The 2012 list feels refreshingly daring and literary, full of voice-driven novels with curiously overlapping Modernist/Absurdist agendas. The few books I have read (Will Self, Deborah Levy, Ned Beauman) are brave literary selections. I know Nicola Barker, on the evidence of a robust, remarkably coherent and uncompromising body of work, must be an equally stimulating choice. Being an editor, with books ‘in the running’ for the prize on the day the longlist is announced, is not a pleasant experience; being an editor with books ‘in the running’ for the prize on the day the shortlist is announced is significantly worse. The relief longlist ‘recognition’ brings has long since transformed into hope the next fence will be cleared; that your horse will not be one of the fallers.
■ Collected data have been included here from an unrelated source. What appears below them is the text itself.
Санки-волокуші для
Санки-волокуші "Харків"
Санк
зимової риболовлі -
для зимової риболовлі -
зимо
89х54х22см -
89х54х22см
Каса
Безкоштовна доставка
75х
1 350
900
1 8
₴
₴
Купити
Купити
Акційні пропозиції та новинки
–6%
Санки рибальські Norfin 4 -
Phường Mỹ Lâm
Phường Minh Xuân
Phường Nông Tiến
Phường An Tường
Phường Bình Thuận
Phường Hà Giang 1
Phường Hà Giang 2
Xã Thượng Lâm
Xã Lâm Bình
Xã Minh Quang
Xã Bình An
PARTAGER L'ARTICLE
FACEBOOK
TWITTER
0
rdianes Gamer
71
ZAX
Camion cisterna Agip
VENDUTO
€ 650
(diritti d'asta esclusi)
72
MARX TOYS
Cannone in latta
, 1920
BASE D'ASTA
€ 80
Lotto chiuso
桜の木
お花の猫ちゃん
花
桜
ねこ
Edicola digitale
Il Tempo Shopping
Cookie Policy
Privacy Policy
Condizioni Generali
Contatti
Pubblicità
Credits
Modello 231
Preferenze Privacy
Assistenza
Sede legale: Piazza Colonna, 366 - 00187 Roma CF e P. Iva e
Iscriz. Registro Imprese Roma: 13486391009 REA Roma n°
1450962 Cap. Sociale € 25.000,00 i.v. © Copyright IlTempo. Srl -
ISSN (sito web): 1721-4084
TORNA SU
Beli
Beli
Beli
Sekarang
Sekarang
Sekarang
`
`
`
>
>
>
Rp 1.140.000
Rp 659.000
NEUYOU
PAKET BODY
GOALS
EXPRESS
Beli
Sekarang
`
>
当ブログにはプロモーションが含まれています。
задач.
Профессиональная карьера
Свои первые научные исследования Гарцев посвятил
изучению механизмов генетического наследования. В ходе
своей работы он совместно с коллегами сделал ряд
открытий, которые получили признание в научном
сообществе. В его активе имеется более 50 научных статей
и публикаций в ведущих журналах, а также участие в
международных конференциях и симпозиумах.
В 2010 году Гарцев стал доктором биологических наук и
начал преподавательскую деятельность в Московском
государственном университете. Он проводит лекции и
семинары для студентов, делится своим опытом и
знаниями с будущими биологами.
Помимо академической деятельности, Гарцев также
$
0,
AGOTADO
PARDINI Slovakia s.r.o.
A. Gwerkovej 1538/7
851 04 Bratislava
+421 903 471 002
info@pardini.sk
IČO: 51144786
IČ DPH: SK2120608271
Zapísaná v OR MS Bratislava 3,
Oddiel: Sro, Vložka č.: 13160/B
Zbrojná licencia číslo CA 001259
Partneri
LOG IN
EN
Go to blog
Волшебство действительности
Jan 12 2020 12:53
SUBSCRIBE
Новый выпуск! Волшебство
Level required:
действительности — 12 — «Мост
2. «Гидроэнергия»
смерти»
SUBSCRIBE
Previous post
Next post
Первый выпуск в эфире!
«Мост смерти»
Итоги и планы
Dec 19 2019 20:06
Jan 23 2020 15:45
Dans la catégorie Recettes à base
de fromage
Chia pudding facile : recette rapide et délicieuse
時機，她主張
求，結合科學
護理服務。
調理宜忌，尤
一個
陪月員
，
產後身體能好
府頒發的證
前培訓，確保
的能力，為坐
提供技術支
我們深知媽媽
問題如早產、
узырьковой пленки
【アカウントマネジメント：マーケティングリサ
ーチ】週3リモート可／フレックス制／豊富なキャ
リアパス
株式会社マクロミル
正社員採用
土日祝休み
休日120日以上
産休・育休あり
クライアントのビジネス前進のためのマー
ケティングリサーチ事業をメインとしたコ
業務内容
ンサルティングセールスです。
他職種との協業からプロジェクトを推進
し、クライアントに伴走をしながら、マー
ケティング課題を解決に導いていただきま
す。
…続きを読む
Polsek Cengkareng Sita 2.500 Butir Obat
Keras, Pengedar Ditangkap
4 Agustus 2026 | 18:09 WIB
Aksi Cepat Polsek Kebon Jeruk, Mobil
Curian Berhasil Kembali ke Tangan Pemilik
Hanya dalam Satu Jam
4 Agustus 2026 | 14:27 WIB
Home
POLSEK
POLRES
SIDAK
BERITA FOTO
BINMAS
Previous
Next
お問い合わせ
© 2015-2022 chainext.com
Many editors (and I am one of them) adopt a devil-may-care attitude but this conflicts with the reality not far beneath the surface.

The MAN Booker and its various stages of elimination and affirmation has, over the decades, represented vindication for literary editors and their slender hopes that sometimes obscure titles may find readers and the million-plus-selling-success of The Life of Pi, or Never Let Me Go, which let’s not forget, didn’t even win the Booker. The prize represents one of the few, if not only, times in the literary calendar year that a pursuit dearly held by an ever-dwindling constituency (that is, the reading of literary fiction) hits mainstream culture in a truly newsworthy way. Let’s face it: we don’t have much to go on. Hence the seemingly endless and usually pointless chatter around the prize amongst the few thousand people in Britain on whom it has a direct impact: a select group of writers, agents, publishers, agents, booksellers, and to a lesser extent, critics. The shortlist is announced on 11 September and my sense of vertigo on that day will feel very much like the day 20 years ago when I walked through a North Yorkshire market town to collect my A Level results. I spent the rest of that day in the pub, celebrating. Progress for Michael Frayn or Jeet Thayil (the Faber contenders) may just drive me to an end of day pint or three. Only of course this time, in the Groucho not The Rose Inn.